A organização do projeto pela ApexBrasil é considerada um diferencial. Como o Brasil costuma ter fama de deixar tudo para a última hora — os preparativos para a Copa reforçaram muito dessa imagem —, o Projeto Comprador, braço de eventos para atrair importadores, costuma surpreender pela preparação e rigor nas agendas. “Tem a festa, que é o dia do jogo, mas há seriedade e organização em toda a programação”, valoriza o coordenador do Conselho de Relações Internacionais e Comércio Exterior da Federação das Indústrias do Estado (Fiergs), Cezar Luiz Müller. 

‘Por que não mostrar o futebol, que é o que temos de bom?’, provoca Bilibio

O futebol é o produto mais conhecido do Brasil no exterior. Certo. E as exportações de itens manufaturados brasileiros experimentam refluxo. Mais certo ainda. Somente o fluxo industrial do Rio Grande do Sul caiu 6% de janeiro a abril. Não há melhor hora para reforçar a imagem e a abordagem a potenciais clientes, apontou o coordenador do conselho da Fiergs, Cezar Luiz Müller. Segundo o dirigente, a ação da ApexBrasil dá resultado.

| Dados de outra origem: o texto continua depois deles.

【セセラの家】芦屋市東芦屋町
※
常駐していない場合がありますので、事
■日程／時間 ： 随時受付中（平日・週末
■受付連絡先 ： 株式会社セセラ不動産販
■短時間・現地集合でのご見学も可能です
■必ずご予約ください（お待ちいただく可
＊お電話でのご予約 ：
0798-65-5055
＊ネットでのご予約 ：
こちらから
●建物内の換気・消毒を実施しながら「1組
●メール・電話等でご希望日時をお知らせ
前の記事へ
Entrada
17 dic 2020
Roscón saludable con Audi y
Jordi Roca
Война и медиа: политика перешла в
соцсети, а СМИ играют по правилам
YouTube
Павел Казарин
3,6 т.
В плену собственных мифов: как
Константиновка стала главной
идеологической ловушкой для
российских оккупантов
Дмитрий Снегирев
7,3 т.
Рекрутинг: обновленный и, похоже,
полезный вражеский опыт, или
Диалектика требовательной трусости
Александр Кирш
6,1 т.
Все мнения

“Temos de fazer esse tipo de ação quando as coisas não vão bem. Hoje, os produtos primários e minérios lideram e geram superávit”, adverte o dirigente. “Temos de mostrar que aqui tem indústria de ponta”, observou Müller. “Por que não mostrar o futebol, que é o que temos de bom?”, provoca o presidente do grupo Medabil, César Bilibio, que receberá 20 clientes estrangeiros. Os negócios externos respondem por 15% da receita bruta do grupo, que deve faturar um total de R$ 1,1 bilhão neste ano.

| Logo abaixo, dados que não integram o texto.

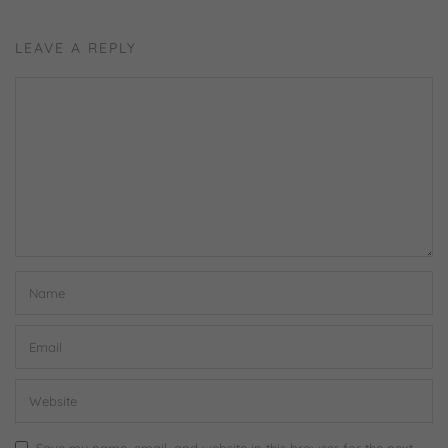
LEAVE A REPLY
Save my name, email, and website in this browser for the next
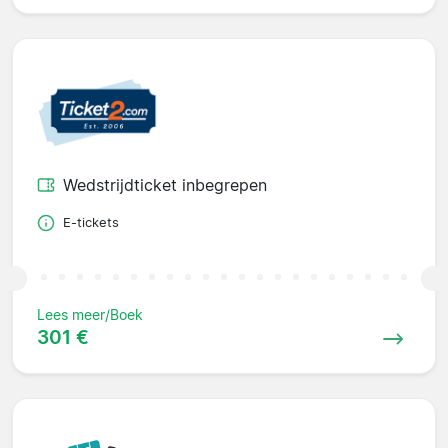
Wedstrijdticket inbegrepen
E-tickets
Lees meer/Boek
301 €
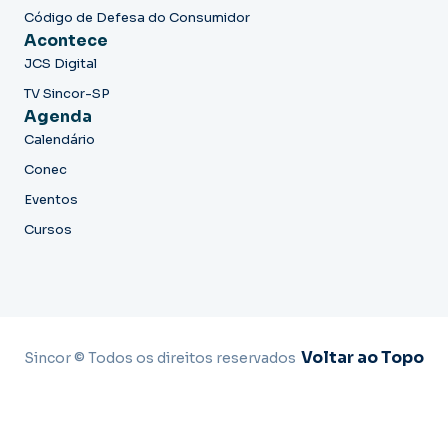
Código de Defesa do Consumidor
Acontece
JCS Digital
TV Sincor-SP
Agenda
Calendário
Conec
Eventos
Cursos
Voltar ao Topo
Sincor © Todos os direitos reservados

Como industrial, o coordenador do conselho da Fiergs participou de um dos projetos da ApexBrasil ligados a eventos. Foi na Fórmula Indi, nos Estados Unidos, e ele assegura que colheu nos meses seguintes encomendas de clientes convidados para a ação. Na Copa de 2014, os dois importadores que o dirigente traria acabaram desistindo, mas Müller acredita que o esforço de quem participará dará resultado.

“Com o evento da Copa do Mundo, podemos trazer os clientes para dentro de nossas empresas”, valoriza o dirigente industrial. Para Müller, ao conhecer a estrutura produtiva e os processos, os importadores podem elevar suas impressões a respeito dos itens feitos no Estado. O Rio Grande do Sul, cujas vendas externas significam cerca de 15% do PIB local, é um dos mais internacionalizados no País. “Muitos se surpreendem com as instalações, o que reforça que o Brasil precisa se vender melhor. Precisamos recuperar espaço”, preocupa-se o dirigente.

Bilibio aposta que a iniciativa compõe o pacote de atitudes para elevar o êxito externo. A empresa, que fabrica instalações metálicas, selecionou visitantes oriundos principalmente da América Latina, maior base de importadores no fluxo atual, e a africana Nigéria, cuja seleção jogará em Porto Alegre. “Essa ação vira um agrado. Nunca faz mal trazer alguém lá de fora para conhecer nossas instalações, mas claro que isoladamente não dá resultado”, previne o empresário. Na hora de montar o time de importadores, a Medabil buscou clientes que já têm peso na relação com o grupo e focou em ingressos para jogos na capital gaúcha e em São Paulo. “A ordem é estreitar relação”, resumiu o empresário.